NC : It was important. It had an impact. The main impact is to put the issue of inequality right in the center of the agenda. I mean, people knew about it but much less. Now, it’s everywhere. So 1%, 99%, everybody understands. But Occupy was a tactic, it wasn’t a movement. You can’t occupy for too long. It has a half-life, you can do it for a while and you have to do something else. That was understood. There were attempts to develop it so it could move into communities, pick up local issues and so on. There’s a degree of success, not as much as many hoped.
I know you meet many activists and are familiar with what’s going on, generally speaking. Would you say that activist movements have some bad aspects which could be improved so that social movements become stronger ?
NC : Well, I don’t have anything profound to say and I don’t think there’s anything profound to say. But there are a few obvious things that people should bare in mind. There’s a tendancy on the left, generally, to become highly sectarian and to commit yourself to a particular set of beliefs and goals and disparage anyone who’s two millimeters off to the side. That’s very destructive and also it doesn’t make any sense. None of us are smart enough to have the answer to the way to proceed or the goal to try to achieve. We can have our ideas, we can learn from one another. But the goal is a society of mutual support, mutual sympathy and the means have to reflect that. Otherwise, we’ll never reach that goal. I think that requires a degree of tolerance and self-doubt that is typically lacking in social movements. There’s a lot of arrogance, just misplaced, unwillingness to tolerate or think about or sympathize with other ideas. That’s relevant even for a thing like the people you regard as your opponents, many people regard as opponents. Take, let’s say, Christian Evangelicals. I mean, this is a large part of the population. It’s a faith that I think is very destructive to them and to others but they have reasons. If you look at the reasons, sometimes you can sympathize with them and you can reach the people and work with them. I’m as far away from any religion as anybody can be but I have no problem living in a Jesuit house in Nicaragua, working with the Jesuit community, for example.
You’re of course a famous academic. What can you say about the American academic world ? Do you think it should be criticized ?

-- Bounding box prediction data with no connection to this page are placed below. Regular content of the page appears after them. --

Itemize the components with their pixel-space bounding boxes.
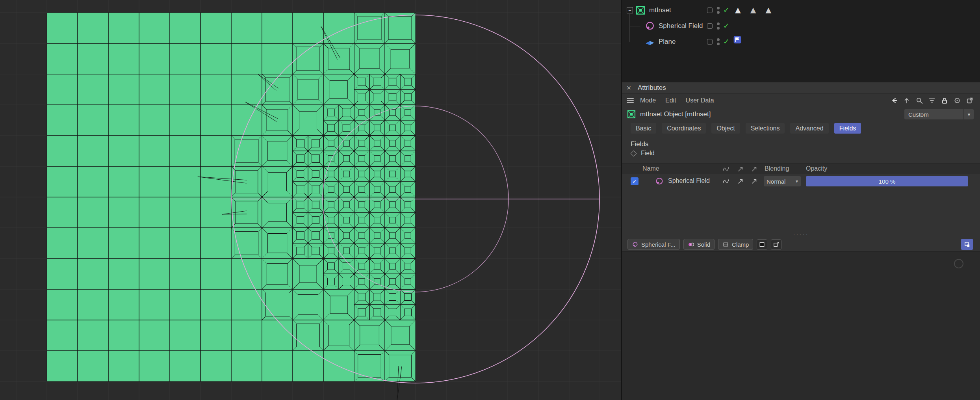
collapse-toggle[interactable]: −	[627, 7, 633, 13]
enabled-check-icon[interactable]: ✓	[723, 6, 729, 15]
visibility-dots-icon[interactable]	[717, 38, 720, 45]
layer-chip-icon[interactable]	[707, 7, 713, 13]
attributes-title: Attributes	[638, 84, 666, 92]
field-toolbar: Spherical F... Solid Clamp	[622, 237, 980, 251]
up-arrow-icon[interactable]	[903, 97, 911, 104]
menu-icon-cluster	[890, 97, 980, 104]
visibility-dots-icon[interactable]	[717, 7, 720, 14]
preset-value[interactable]: Custom	[904, 109, 963, 119]
blending-dropdown[interactable]: Normal ▾	[764, 176, 801, 186]
layer-view-toggle-button[interactable]	[961, 239, 973, 250]
tab-object[interactable]: Object	[711, 123, 740, 134]
right-panel: − mtInset ✓ ▲ ▲ ▲ Spherical Field	[621, 0, 980, 400]
tag-icon[interactable]: ▲	[733, 4, 743, 16]
screen-layer-button[interactable]	[757, 239, 767, 250]
plane-icon	[645, 37, 655, 47]
button-label: Solid	[697, 241, 710, 248]
add-folder-button[interactable]	[771, 239, 781, 250]
check-icon: ✓	[632, 178, 637, 184]
back-arrow-icon[interactable]	[890, 97, 898, 104]
clamp-icon	[722, 241, 729, 248]
section-title: Fields	[622, 135, 980, 147]
preset-dropdown[interactable]: Custom ▾	[904, 109, 974, 119]
object-row-spherical-field[interactable]: Spherical Field ✓	[622, 18, 980, 34]
attributes-header: × Attributes	[622, 82, 980, 94]
dim-circle-icon	[954, 259, 963, 268]
chevron-down-icon: ▾	[796, 179, 798, 184]
remap-arrow-icon	[751, 166, 758, 173]
visibility-dots-icon[interactable]	[717, 22, 720, 30]
solid-layer-button[interactable]: Solid	[683, 239, 715, 250]
minus-icon: −	[628, 8, 631, 13]
field-name[interactable]: Spherical Field	[668, 177, 710, 184]
field-enabled-checkbox[interactable]: ✓	[631, 177, 638, 185]
attributes-menu-bar: Mode Edit User Data	[622, 94, 980, 107]
lock-icon[interactable]	[941, 97, 948, 104]
viewport-3d[interactable]	[0, 0, 621, 400]
track-target-icon[interactable]	[953, 97, 961, 104]
layer-chip-icon[interactable]	[707, 39, 713, 45]
column-blending: Blending	[765, 165, 789, 172]
opacity-slider[interactable]: 100 %	[806, 176, 968, 186]
field-group-row[interactable]: Field	[622, 147, 980, 159]
tab-basic[interactable]: Basic	[631, 123, 656, 134]
open-panel-icon[interactable]	[966, 97, 974, 104]
object-title: mtInset Object [mtInset]	[640, 110, 711, 118]
tag-list	[733, 35, 742, 44]
layer-chip-icon[interactable]	[707, 23, 713, 29]
group-title: Field	[641, 150, 655, 157]
enabled-check-icon[interactable]: ✓	[723, 21, 729, 30]
falloff-curve-icon	[722, 166, 729, 173]
panel-footer-area	[622, 251, 980, 400]
field-list-empty-area[interactable]	[622, 188, 980, 232]
tag-list: ▲ ▲ ▲	[733, 4, 773, 16]
clamp-layer-button[interactable]: Clamp	[718, 239, 753, 250]
spherical-field-icon	[645, 21, 655, 31]
object-row-mtinset[interactable]: − mtInset ✓ ▲ ▲ ▲	[622, 2, 980, 18]
tag-icon[interactable]: ▲	[764, 4, 774, 16]
enabled-check-icon[interactable]: ✓	[723, 37, 729, 46]
mtinset-generator-icon	[635, 5, 646, 15]
tag-icon[interactable]: ▲	[748, 4, 758, 16]
application-window: − mtInset ✓ ▲ ▲ ▲ Spherical Field	[0, 0, 980, 400]
object-row-plane[interactable]: Plane ✓	[622, 34, 980, 50]
splitter-dots-icon: ·····	[793, 233, 809, 236]
menu-mode[interactable]: Mode	[640, 97, 656, 104]
viewport-canvas	[0, 0, 621, 400]
object-label[interactable]: mtInset	[649, 6, 671, 14]
attribute-tabs: Basic Coordinates Object Selections Adva…	[622, 121, 980, 135]
add-spherical-field-button[interactable]: Spherical F...	[627, 239, 680, 250]
menu-edit[interactable]: Edit	[665, 97, 676, 104]
close-icon[interactable]: ×	[627, 84, 635, 92]
filter-icon[interactable]	[928, 97, 936, 104]
tab-advanced[interactable]: Advanced	[790, 123, 828, 134]
remap-arrow-button[interactable]	[751, 178, 758, 185]
blending-value: Normal	[767, 178, 785, 185]
field-list-row[interactable]: ✓ Spherical Field Normal ▾ 100 %	[622, 174, 980, 188]
opacity-value: 100 %	[879, 178, 896, 185]
search-icon[interactable]	[915, 97, 923, 104]
menu-user-data[interactable]: User Data	[686, 97, 714, 104]
object-label[interactable]: Plane	[659, 38, 676, 46]
spherical-field-icon	[632, 241, 638, 248]
object-title-row: mtInset Object [mtInset] Custom ▾	[622, 107, 980, 121]
solid-icon	[688, 241, 694, 248]
chevron-down-icon[interactable]: ▾	[964, 109, 974, 119]
tab-coordinates[interactable]: Coordinates	[662, 123, 706, 134]
spherical-field-icon	[655, 177, 664, 186]
mtinset-generator-icon	[627, 110, 636, 119]
button-label: Clamp	[732, 241, 749, 248]
tab-selections[interactable]: Selections	[746, 123, 785, 134]
object-label[interactable]: Spherical Field	[659, 22, 703, 30]
hamburger-menu-icon[interactable]	[627, 98, 634, 103]
tab-fields[interactable]: Fields	[834, 123, 861, 134]
panel-splitter[interactable]: ·····	[622, 232, 980, 237]
column-name: Name	[642, 165, 659, 172]
remap-arrow-button[interactable]	[737, 178, 744, 185]
falloff-curve-button[interactable]	[722, 178, 729, 185]
tag-icon[interactable]	[733, 35, 742, 44]
object-manager-panel: − mtInset ✓ ▲ ▲ ▲ Spherical Field	[622, 0, 980, 82]
column-opacity: Opacity	[806, 165, 827, 172]
remap-arrow-icon	[737, 166, 744, 173]
field-list-header: Name Blending Opacity	[622, 163, 980, 174]
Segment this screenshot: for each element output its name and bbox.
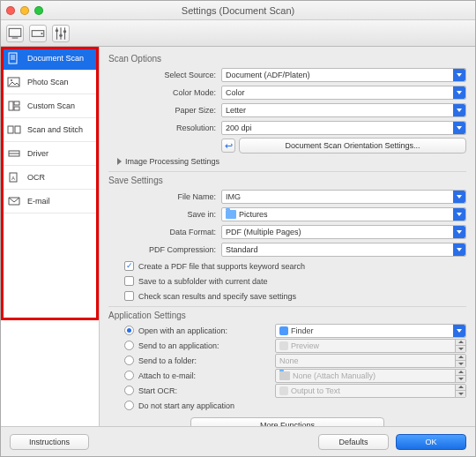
svg-rect-18: [14, 107, 19, 110]
radio-icon: [124, 386, 134, 395]
scan-options-heading: Scan Options: [108, 54, 466, 64]
check-results-checkbox-row[interactable]: Check scan results and specify save sett…: [124, 289, 466, 303]
chevron-down-icon: [453, 208, 465, 221]
radio-icon: [124, 356, 134, 365]
application-settings-heading: Application Settings: [108, 311, 466, 320]
pdf-compression-label: PDF Compression:: [108, 245, 221, 254]
chevron-down-icon: [453, 191, 465, 203]
stepper-icon: [455, 385, 465, 397]
color-mode-label: Color Mode:: [108, 88, 221, 97]
sidebar-item-label: Document Scan: [27, 54, 84, 63]
radio-icon: [124, 401, 134, 410]
save-in-label: Save in:: [108, 210, 221, 219]
toolbar-scan-from-panel-icon[interactable]: [29, 25, 47, 42]
orientation-settings-button[interactable]: Document Scan Orientation Settings...: [239, 138, 466, 154]
zoom-icon[interactable]: [34, 6, 43, 15]
svg-point-8: [59, 34, 62, 36]
resolution-label: Resolution:: [108, 124, 221, 132]
sidebar-item-label: Driver: [27, 149, 48, 158]
sidebar-item-email[interactable]: E-mail: [1, 190, 99, 214]
chevron-down-icon: [453, 69, 465, 81]
chevron-down-icon: [453, 325, 465, 337]
save-in-dropdown[interactable]: Pictures: [221, 207, 466, 221]
keyword-search-checkbox-row[interactable]: Create a PDF file that supports keyword …: [124, 259, 466, 273]
file-name-input[interactable]: IMG: [221, 190, 466, 204]
defaults-button[interactable]: Defaults: [318, 434, 389, 450]
svg-rect-10: [9, 53, 17, 64]
sidebar-item-ocr[interactable]: A OCR: [1, 166, 99, 190]
pdf-compression-dropdown[interactable]: Standard: [221, 243, 466, 257]
paper-size-dropdown[interactable]: Letter: [221, 103, 466, 117]
radio-icon: [124, 326, 134, 335]
toolbar-preferences-icon[interactable]: [52, 25, 70, 42]
start-ocr-dropdown[interactable]: Output to Text: [275, 384, 466, 398]
select-source-label: Select Source:: [108, 71, 221, 79]
chevron-down-icon: [453, 104, 465, 116]
toolbar-scan-from-computer-icon[interactable]: [6, 25, 24, 42]
send-to-app-dropdown[interactable]: Preview: [275, 339, 466, 353]
sidebar-item-label: E-mail: [27, 197, 50, 206]
divider: [108, 171, 466, 172]
radio-icon: [124, 341, 134, 350]
data-format-dropdown[interactable]: PDF (Multiple Pages): [221, 225, 466, 239]
checkbox-icon: [124, 261, 134, 271]
footer: Instructions Defaults OK: [1, 426, 475, 456]
chevron-down-icon: [453, 86, 465, 99]
color-mode-dropdown[interactable]: Color: [221, 86, 466, 100]
svg-rect-20: [15, 126, 20, 133]
image-processing-disclosure[interactable]: Image Processing Settings: [117, 157, 466, 166]
close-icon[interactable]: [6, 6, 15, 15]
divider: [108, 306, 466, 307]
select-source-dropdown[interactable]: Document (ADF/Platen): [221, 68, 466, 82]
toolbar: [1, 20, 475, 47]
stitch-icon: [6, 124, 22, 136]
do-not-start-radio[interactable]: Do not start any application: [124, 399, 466, 412]
disclosure-triangle-icon: [117, 158, 122, 165]
minimize-icon[interactable]: [20, 6, 29, 15]
text-icon: [279, 386, 288, 395]
data-format-label: Data Format:: [108, 228, 221, 236]
sidebar-item-document-scan[interactable]: Document Scan: [1, 47, 99, 71]
svg-point-9: [63, 30, 66, 33]
open-with-application-radio[interactable]: Open with an application: Finder: [124, 324, 466, 337]
svg-rect-19: [8, 126, 13, 133]
file-name-label: File Name:: [108, 192, 221, 201]
send-to-folder-dropdown[interactable]: None: [275, 354, 466, 368]
sidebar-item-label: Photo Scan: [27, 78, 69, 86]
main-panel: Scan Options Select Source: Document (AD…: [100, 47, 475, 426]
sidebar: Document Scan Photo Scan Custom Scan Sca…: [1, 47, 100, 426]
sidebar-item-label: OCR: [27, 173, 45, 182]
instructions-button[interactable]: Instructions: [10, 434, 89, 450]
svg-rect-0: [9, 28, 21, 36]
paper-size-label: Paper Size:: [108, 106, 221, 115]
svg-text:A: A: [11, 176, 15, 181]
checkbox-icon: [124, 276, 134, 286]
ok-button[interactable]: OK: [396, 434, 466, 450]
svg-point-7: [56, 28, 58, 31]
window-controls: [6, 6, 43, 15]
preview-icon: [279, 341, 288, 350]
ocr-icon: A: [6, 171, 22, 184]
subfolder-checkbox-row[interactable]: Save to a subfolder with current date: [124, 274, 466, 288]
custom-icon: [6, 100, 22, 112]
reset-default-icon[interactable]: ↩: [221, 139, 235, 153]
more-functions-button[interactable]: More Functions: [190, 417, 384, 426]
sidebar-item-driver[interactable]: Driver: [1, 142, 99, 166]
sidebar-item-custom-scan[interactable]: Custom Scan: [1, 94, 99, 118]
sidebar-item-label: Scan and Stitch: [27, 125, 83, 134]
photo-icon: [6, 76, 22, 88]
open-with-dropdown[interactable]: Finder: [275, 324, 466, 338]
send-to-application-radio[interactable]: Send to an application: Preview: [124, 339, 466, 352]
svg-point-3: [41, 32, 42, 34]
resolution-dropdown[interactable]: 200 dpi: [221, 121, 466, 135]
sidebar-item-photo-scan[interactable]: Photo Scan: [1, 71, 99, 94]
send-to-folder-radio[interactable]: Send to a folder: None: [124, 354, 466, 367]
attach-email-dropdown[interactable]: None (Attach Manually): [275, 369, 466, 383]
attach-to-email-radio[interactable]: Attach to e-mail: None (Attach Manually): [124, 369, 466, 382]
chevron-down-icon: [453, 122, 465, 134]
sidebar-item-scan-and-stitch[interactable]: Scan and Stitch: [1, 118, 99, 142]
folder-icon: [279, 371, 290, 380]
svg-rect-1: [12, 37, 19, 38]
start-ocr-radio[interactable]: Start OCR: Output to Text: [124, 384, 466, 397]
svg-rect-17: [14, 101, 19, 105]
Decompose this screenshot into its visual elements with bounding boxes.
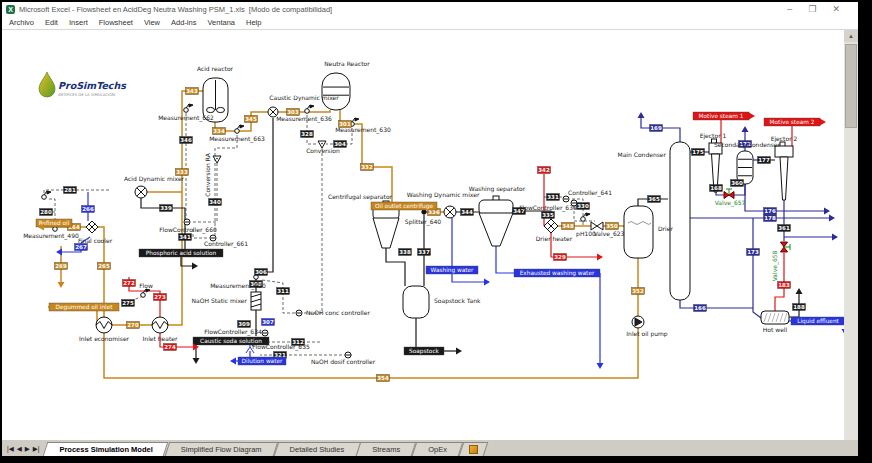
stream-tag-309[interactable]: 309 [238, 321, 251, 328]
sheet-nav-0[interactable]: |◀ [7, 445, 14, 453]
measurement-662[interactable] [184, 104, 193, 112]
menu-edit[interactable]: Edit [45, 18, 58, 27]
stream-tag-332[interactable]: 332 [361, 164, 374, 171]
sheet-shortcut-tab[interactable] [461, 442, 486, 456]
stream-tag-311[interactable]: 311 [277, 288, 290, 295]
soapstock-tank[interactable] [403, 286, 429, 318]
stream-tag-183[interactable]: 183 [778, 282, 791, 289]
stream-tag-266[interactable]: 266 [82, 206, 95, 213]
stream-tag-342[interactable]: 342 [538, 167, 551, 174]
conversion-ra[interactable] [213, 156, 221, 163]
menu-archivo[interactable]: Archivo [9, 18, 34, 27]
close-button-icon[interactable]: ✕ [832, 4, 840, 14]
stream-tag-275[interactable]: 275 [122, 300, 135, 307]
stream-tag-272[interactable]: 272 [123, 280, 136, 287]
tab-opex[interactable]: OpEx [414, 442, 461, 456]
menu-insert[interactable]: Insert [69, 18, 88, 27]
stream-tag-337[interactable]: 337 [418, 249, 431, 256]
stream-tag-267[interactable]: 267 [75, 244, 88, 251]
menu-help[interactable]: Help [246, 18, 261, 27]
stream-label-washing-water[interactable]: Washing water [426, 266, 478, 274]
stream-tag-173[interactable]: 173 [747, 249, 760, 256]
tab-process-simulation-model[interactable]: Process Simulation Model [45, 442, 166, 456]
stream-tag-270[interactable]: 270 [127, 322, 140, 329]
stream-tag-345[interactable]: 345 [245, 116, 258, 123]
flow-indicator-heater[interactable] [141, 289, 150, 297]
sheet-nav-3[interactable]: ▶| [33, 445, 40, 453]
minimize-button-icon[interactable]: – [787, 4, 792, 14]
stream-tag-177[interactable]: 177 [758, 157, 771, 164]
hot-well[interactable] [761, 311, 789, 324]
stream-label-phosphoric-acid-solution[interactable]: Phosphoric acid solution [139, 249, 223, 257]
stream-tag-269[interactable]: 269 [55, 263, 68, 270]
main-condenser[interactable] [670, 142, 690, 300]
tab-simplified-flow-diagram[interactable]: Simplified Flow Diagram [167, 442, 276, 456]
drier[interactable] [624, 206, 653, 258]
stream-label-oil-outlet-centrifuge[interactable]: Oil outlet centrifuge [371, 202, 437, 210]
stream-tag-168[interactable]: 168 [710, 185, 723, 192]
stream-tag-188[interactable]: 188 [793, 304, 806, 311]
valve-623[interactable] [591, 222, 603, 230]
stream-tag-273[interactable]: 273 [154, 294, 167, 301]
washing-separator[interactable] [479, 196, 513, 246]
stream-label-exhausted-washing-water[interactable]: Exhausted washing water [514, 269, 600, 277]
stream-tag-334[interactable]: 334 [213, 128, 226, 135]
neutra-reactor[interactable] [322, 73, 350, 110]
flowcontroller-660[interactable] [184, 219, 190, 225]
scroll-up-icon[interactable]: ▲ [844, 30, 858, 42]
stream-tag-176[interactable]: 176 [764, 208, 777, 215]
flowcontroller-634[interactable] [262, 330, 268, 336]
stream-tag-340[interactable]: 340 [209, 199, 222, 206]
stream-tag-307[interactable]: 307 [262, 319, 275, 326]
stream-tag-335[interactable]: 335 [542, 212, 555, 219]
stream-tag-265[interactable]: 265 [98, 263, 111, 270]
stream-label-motive-steam-2[interactable]: Motive steam 2 [764, 118, 820, 126]
naoh-static-mixer[interactable] [251, 292, 261, 310]
stream-tag-281[interactable]: 281 [64, 187, 77, 194]
stream-tag-350[interactable]: 350 [606, 223, 619, 230]
stream-tag-329[interactable]: 329 [554, 254, 567, 261]
valve-658[interactable] [781, 242, 791, 252]
stream-tag-280[interactable]: 280 [40, 209, 53, 216]
stream-tag-344[interactable]: 344 [461, 209, 474, 216]
stream-label-motive-steam-1[interactable]: Motive steam 1 [693, 112, 749, 120]
stream-tag-365[interactable]: 365 [648, 196, 661, 203]
menu-add-ins[interactable]: Add-ins [171, 18, 196, 27]
stream-tag-354[interactable]: 354 [377, 375, 390, 382]
stream-label-dilution-water[interactable]: Dilution water [238, 357, 286, 365]
sheet-nav-1[interactable]: ◀ [17, 445, 22, 453]
stream-tag-341[interactable]: 341 [179, 234, 192, 241]
splitter-640[interactable] [422, 210, 426, 214]
stream-tag-339[interactable]: 339 [160, 205, 173, 212]
acid-dynamic-mixer[interactable] [135, 186, 147, 198]
scrollbar-thumb[interactable] [845, 44, 857, 128]
stream-tag-361[interactable]: 361 [778, 225, 791, 232]
naoh-conc-controller[interactable] [296, 310, 302, 316]
flowsheet-canvas[interactable]: 3433332702642652693343453033013323363483… [2, 30, 844, 440]
stream-tag-328[interactable]: 328 [301, 131, 314, 138]
tab-streams[interactable]: Streams [358, 442, 414, 456]
ph100-indicator[interactable] [581, 213, 590, 221]
menu-view[interactable]: View [144, 18, 160, 27]
stream-tag-348[interactable]: 348 [562, 223, 575, 230]
drier-heater[interactable] [544, 219, 558, 233]
stream-tag-338[interactable]: 338 [399, 249, 412, 256]
stream-label-liquid-effluent[interactable]: Liquid effluent [791, 317, 844, 325]
stream-tag-360[interactable]: 360 [731, 180, 744, 187]
washing-dynamic-mixer[interactable] [444, 206, 456, 218]
stream-tag-178[interactable]: 178 [764, 215, 777, 222]
stream-label-degummed-oil-inlet[interactable]: Degummed oil inlet [49, 303, 119, 311]
stream-tag-175[interactable]: 175 [692, 149, 705, 156]
stream-tag-330[interactable]: 330 [577, 203, 590, 210]
flowcontroller-639[interactable] [563, 196, 569, 202]
flow-indicator-left[interactable] [42, 191, 51, 199]
tab-detailed-studies[interactable]: Detailed Studies [276, 442, 359, 456]
menu-flowsheet[interactable]: Flowsheet [99, 18, 133, 27]
stream-tag-346[interactable]: 346 [180, 137, 193, 144]
measurement-663[interactable] [235, 125, 244, 133]
valve-657[interactable] [724, 189, 734, 199]
menu-ventana[interactable]: Ventana [207, 18, 235, 27]
stream-tag-166[interactable]: 166 [694, 305, 707, 312]
sheet-nav-buttons[interactable]: |◀◀▶▶| [2, 445, 45, 456]
stream-label-soapstock[interactable]: Soapstock [404, 347, 444, 355]
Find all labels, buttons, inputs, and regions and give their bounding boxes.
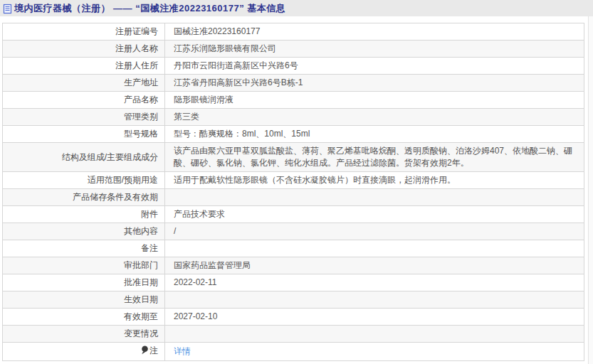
row-value: 该产品由聚六亚甲基双胍盐酸盐、薄荷、聚乙烯基吡咯烷酮、透明质酸钠、泊洛沙姆407… bbox=[165, 143, 584, 172]
row-value: 产品技术要求 bbox=[165, 206, 584, 223]
row-label: 有效期至 bbox=[3, 309, 165, 326]
row-value: 国家药品监督管理局 bbox=[165, 257, 584, 274]
row-label: 注册人住所 bbox=[3, 58, 165, 75]
row-value: 详情 bbox=[165, 343, 584, 361]
row-value: 2027-02-10 bbox=[165, 309, 584, 326]
row-label: 变更情况 bbox=[3, 326, 165, 343]
table-row: 审批部门 国家药品监督管理局 bbox=[3, 257, 584, 274]
row-value: 适用于配戴软性隐形眼镜（不含硅水凝胶镜片）时直接滴眼，起润滑作用。 bbox=[165, 172, 584, 189]
row-value bbox=[165, 326, 584, 343]
row-label: 附件 bbox=[3, 206, 165, 223]
table-row: 管理类别 第三类 bbox=[3, 109, 584, 126]
table-row: 附件 产品技术要求 bbox=[3, 206, 584, 223]
table-row: 有效期至 2027-02-10 bbox=[3, 309, 584, 326]
table-row: 注册人住所 丹阳市云阳街道高新区中兴路6号 bbox=[3, 58, 584, 75]
detail-link[interactable]: 详情 bbox=[174, 346, 191, 356]
table-row: 批准日期 2022-02-11 bbox=[3, 274, 584, 291]
row-label: 适用范围/预期用途 bbox=[3, 172, 165, 189]
row-label: 型号规格 bbox=[3, 126, 165, 143]
row-label: 批准日期 bbox=[3, 274, 165, 291]
row-value: 隐形眼镜润滑液 bbox=[165, 92, 584, 109]
row-label: 生效日期 bbox=[3, 291, 165, 309]
table-row: 生产地址 江苏省丹阳高新区中兴路6号B栋-1 bbox=[3, 75, 584, 92]
page-title: 境内医疗器械（注册） —— “国械注准20223160177” 基本信息 bbox=[14, 2, 285, 15]
row-value bbox=[165, 291, 584, 309]
table-row: 其他内容 / bbox=[3, 223, 584, 240]
page-header: 境内医疗器械（注册） —— “国械注准20223160177” 基本信息 bbox=[0, 0, 593, 16]
table-row: 适用范围/预期用途 适用于配戴软性隐形眼镜（不含硅水凝胶镜片）时直接滴眼，起润滑… bbox=[3, 172, 584, 189]
row-label: 结构及组成/主要组成成分 bbox=[3, 143, 165, 172]
registration-info-table: 注册证编号 国械注准20223160177 注册人名称 江苏乐润隐形眼镜有限公司… bbox=[2, 23, 584, 361]
row-label: 注 bbox=[3, 343, 165, 361]
row-value: 江苏乐润隐形眼镜有限公司 bbox=[165, 41, 584, 58]
row-value: 第三类 bbox=[165, 109, 584, 126]
row-value bbox=[165, 189, 584, 206]
row-value: 2022-02-11 bbox=[165, 274, 584, 291]
table-row: 备注 bbox=[3, 240, 584, 257]
scrollbar[interactable] bbox=[588, 16, 593, 364]
row-value: 江苏省丹阳高新区中兴路6号B栋-1 bbox=[165, 75, 584, 92]
row-label: 注册证编号 bbox=[3, 23, 165, 41]
table-row: 注册人名称 江苏乐润隐形眼镜有限公司 bbox=[3, 41, 584, 58]
row-label: 管理类别 bbox=[3, 109, 165, 126]
document-icon bbox=[3, 4, 12, 14]
table-row: 产品名称 隐形眼镜润滑液 bbox=[3, 92, 584, 109]
row-label: 产品储存条件及有效期 bbox=[3, 189, 165, 206]
row-value: 丹阳市云阳街道高新区中兴路6号 bbox=[165, 58, 584, 75]
row-label: 审批部门 bbox=[3, 257, 165, 274]
table-row: 产品储存条件及有效期 bbox=[3, 189, 584, 206]
row-label: 生产地址 bbox=[3, 75, 165, 92]
table-row: 注册证编号 国械注准20223160177 bbox=[3, 23, 584, 41]
table-row-note: 注 详情 bbox=[3, 343, 584, 361]
row-label: 注册人名称 bbox=[3, 41, 165, 58]
table-row: 型号规格 型号：酷爽规格：8ml、10ml、15ml bbox=[3, 126, 584, 143]
row-value: 国械注准20223160177 bbox=[165, 23, 584, 41]
row-value: / bbox=[165, 223, 584, 240]
note-label-text: 注 bbox=[149, 346, 158, 355]
row-value bbox=[165, 240, 584, 257]
row-label: 其他内容 bbox=[3, 223, 165, 240]
row-label: 产品名称 bbox=[3, 92, 165, 109]
table-row-composition: 结构及组成/主要组成成分 该产品由聚六亚甲基双胍盐酸盐、薄荷、聚乙烯基吡咯烷酮、… bbox=[3, 143, 584, 172]
note-pin-icon bbox=[141, 346, 149, 358]
table-row: 生效日期 bbox=[3, 291, 584, 309]
table-row: 变更情况 bbox=[3, 326, 584, 343]
row-value: 型号：酷爽规格：8ml、10ml、15ml bbox=[165, 126, 584, 143]
row-label: 备注 bbox=[3, 240, 165, 257]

NC : There are good aspects in the academic world. But there’s a lot of negative tendencies. They have always been there but they’re getting worse. In the last decades, during this neoliberal period, the academic world wasn’t immune to it. In the United States, England, Canada, other countries, there’s a strong pressure to introduce kind of a business model into the entire education system. So at a lower level, kids at 12, there’s pressure to introduce a system of teaching to test, which is the worst form of education. It means obediance, memorization, regurgitation, discourages independant inquiry, challenge, open-mindedness and so on. That’s, I think, very harmful. Plenty of teachers are strongly opposed, I think, for good reasons. It’s largely disciplinary. It’s called accountability but that’s nonsense. If you want accountability, you can give exactly the same test but just not judge people on. That’s the way it’s done in progressive education. I went in a Dewey high school when I was a kid. We had tests, but they never ranked anybody. They were just giving informations on how things are going. So students were never ranked. I never knew I was a good student, nothing like that. So it can be done. Accountability is a joke. It’s disciplinary, both of students and teachers and that’s very harmful.
At the university level, there’s a process of corporatization, huge growth of administrators, way out of line of anything else, rising too which have no economic justifications. But it is disciplinary and a shift toward sort of "selling yourself on the market". Right here, for example. Public funding has been pretty free actually, particulary from the Pentagon, they didn’t care much what you did. There’s an increase of corporate funding, which tends to be more short-term, profit-oriented, and it has a kind of cheapening effect. That’s part of the general neoliberal program, applied to these institutions.